## Requirements


In [1]:
# Unable warnings
import os
import warnings

warnings.filterwarnings("ignore")
os.environ['TF_CPP_MIN_LOG_LEVEL'] = '3'


#### Directory adjustment


In [2]:
from pathlib import Path
import sys
import os
# Back to main folder
path = os.path.dirname(os.getcwd())+"/"
os.chdir(path)
sys.path.append(path)


#### Data Processing


In [3]:
# ETL
import numpy as np
import pandas as pd
from pandas import MultiIndex, Int64Index
# ML preprocessing
from sklearn.preprocessing import label_binarize
from sklearn.model_selection import train_test_split
from sklearn.preprocessing import StandardScaler
from sklearn.model_selection import KFold


#### Natural language processing


In [4]:
import gensim
import spacy
import re 

# Vectorization
from sklearn.feature_extraction.text import CountVectorizer
from sklearn.feature_extraction.text import TfidfVectorizer
from gensim.models import KeyedVectors


#### Models


In [5]:
# Tracking
from src.experiment.tracking import experiment

# Pipe
from sklearn.pipeline import Pipeline

# Models
from sklearn.ensemble import RandomForestClassifier
from sklearn.linear_model import LogisticRegression
from sklearn.multiclass import OneVsRestClassifier
from sklearn.tree import DecisionTreeClassifier
from sklearn.linear_model import SGDClassifier
from sklearn.naive_bayes import MultinomialNB
from sklearn.naive_bayes import BernoulliNB
from sklearn.svm import LinearSVC
from sklearn import svm
from sklearn.neighbors import KNeighborsClassifier
from sklearn.ensemble import GradientBoostingClassifier
from xgboost.sklearn import XGBClassifier

# Metrics
from sklearn.metrics import balanced_accuracy_score
from sklearn.model_selection import cross_val_score
from sklearn.metrics import classification_report


from sklearn.metrics import precision_score
from sklearn.metrics import accuracy_score
from sklearn.metrics import recall_score
from sklearn.metrics import roc_auc_score
from sklearn.metrics import f1_score


#### DVC

In [6]:
from src.data.control import version

df_train, df_test = version().split(test_size=0.1)

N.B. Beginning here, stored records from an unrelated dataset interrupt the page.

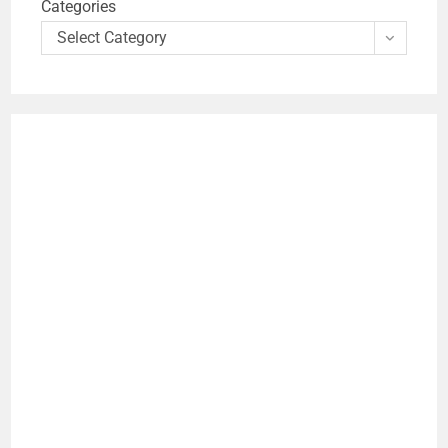
Categories
Select Category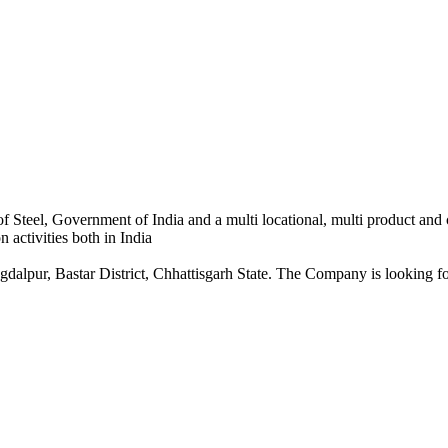
 Steel, Government of India and a multi locational, multi product and
 activities both in India
dalpur, Bastar District, Chhattisgarh State. The Company is looking for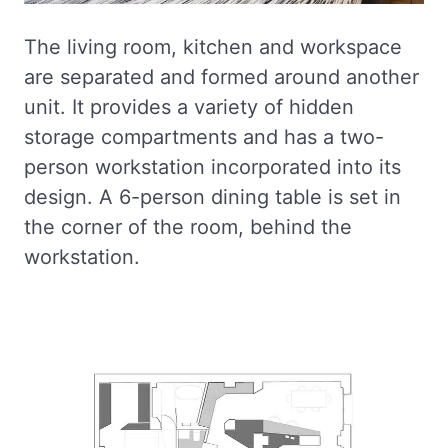
The living room, kitchen and workspace
are separated and formed around another
unit. It provides a variety of hidden
storage compartments and has a two-
person workstation incorporated into its
design. A 6-person dining table is set in
the corner of the room, behind the
workstation.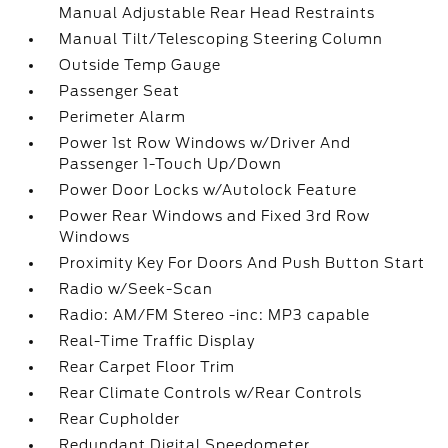
Manual Adjustable Rear Head Restraints
Manual Tilt/Telescoping Steering Column
Outside Temp Gauge
Passenger Seat
Perimeter Alarm
Power 1st Row Windows w/Driver And
Passenger 1-Touch Up/Down
Power Door Locks w/Autolock Feature
Power Rear Windows and Fixed 3rd Row
Windows
Proximity Key For Doors And Push Button Start
Radio w/Seek-Scan
Radio: AM/FM Stereo -inc: MP3 capable
Real-Time Traffic Display
Rear Carpet Floor Trim
Rear Climate Controls w/Rear Controls
Rear Cupholder
Redundant Digital Speedometer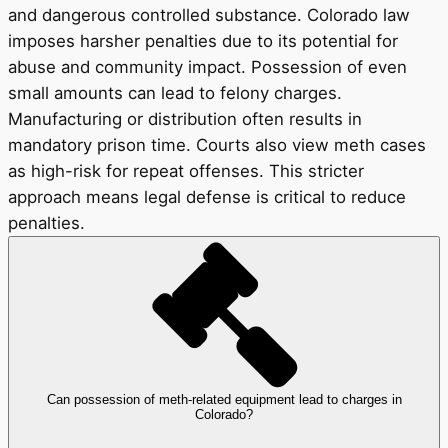
and dangerous controlled substance. Colorado law
imposes harsher penalties due to its potential for
abuse and community impact. Possession of even
small amounts can lead to felony charges.
Manufacturing or distribution often results in
mandatory prison time. Courts also view meth cases
as high-risk for repeat offenses. This stricter
approach means legal defense is critical to reduce
penalties.
Can possession of meth-related equipment lead to charges in
Colorado?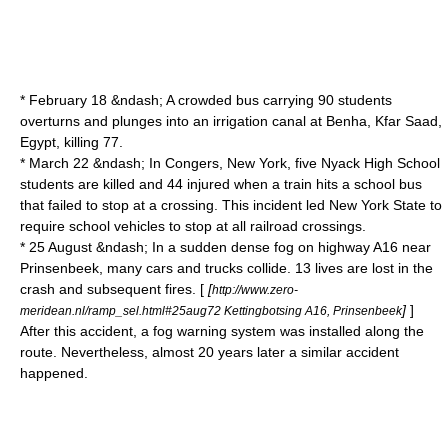
* February 18 &ndash; A crowded bus carrying 90 students
overturns and plunges into an irrigation canal at
Benha
,
Kfar Saad
,
Egypt
, killing 77.
* March 22 &ndash; In
Congers, New York
, five Nyack High School
students are killed and 44 injured when a train hits a school bus
that failed to stop at a crossing. This incident led New York State to
require school vehicles to stop at all railroad crossings.
* 25 August &ndash; In a sudden dense fog on highway
A16
near
Prinsenbeek
, many cars and trucks collide. 13 lives are lost in the
crash and subsequent fires. [
[
http://www.zero-
]
]
meridean.nl/ramp_sel.html#25aug72 Kettingbotsing A16, Prinsenbeek
After this accident, a fog warning system was installed along the
route. Nevertheless, almost 20 years later a similar accident
happened.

## Set and split train and test data


In [7]:
# Set target and features
target = "label"
features = "text"

# Set train and test
X_train, y_train = df_train[features], df_train[target]
X_test, y_test = df_test[features], df_test[target]

# Set k-fold criteria
k_fold = KFold(n_splits=10, shuffle=True, random_state=42)


# Class weights
pos = len(df_train.query("label==1"))
neg = len(df_train.query("label==0"))

weight_for_0 = (1 / neg) * (len(df_train) / 2.0)
weight_for_1 = (1 / pos) * (len(df_train) / 2.0)
class_weight = {0: weight_for_0, 1: weight_for_1}


## Model optimization 

#### Base model


In [8]:
# Build a classifier pipeline
vectorizer = TfidfVectorizer(
    lowercase=False,
    analyzer="word",
    norm="l2",
    ngram_range=(1, 2),
    max_features=1500,
    min_df=5,
)

classifier = LinearSVC(
    penalty="l2",
    loss="squared_hinge",
    dual=True,
    tol=1e-6,
    C=1.1,
    multi_class="crammer_singer",
    fit_intercept=True,
    intercept_scaling=1,
    class_weight=class_weight,
    random_state=42,
    max_iter=1000,
)

ml_pipe = Pipeline([("vectorizer", vectorizer), ("classifier", classifier)])




#### Grid search

In [9]:
from sklearn.experimental import enable_halving_search_cv
from sklearn.model_selection import HalvingGridSearchCV
from sklearn.model_selection import GridSearchCV
from sklearn.model_selection import cross_val_score
from sklearn.metrics import recall_score
from sklearn.metrics import f1_score


In [10]:
weights_list = [
    {0: weight_for_0, 1: weight_for_1},
    {0: weight_for_0, 1: weight_for_1 * 1.1},
]

grid_params = {
    "classifier__C": [1.1],
    "classifier__class_weight": weights_list,
    "vectorizer__analyzer": ["word", "char_wb"],
    "vectorizer__ngram_range": [(1, 2), (1, 5)],
    "vectorizer__max_features": [1500, 2500],
    "vectorizer__sublinear_tf": [True],
    "vectorizer__min_df": [1, 2, 3],
}


In [11]:
# Parameters search
grid = GridSearchCV(ml_pipe, grid_params, cv=k_fold, scoring="f1_weighted")
grid.fit(X_train, y_train)

print("Best Score:  ", grid.best_score_)
print("Best Estimator:  ", grid.best_estimator_)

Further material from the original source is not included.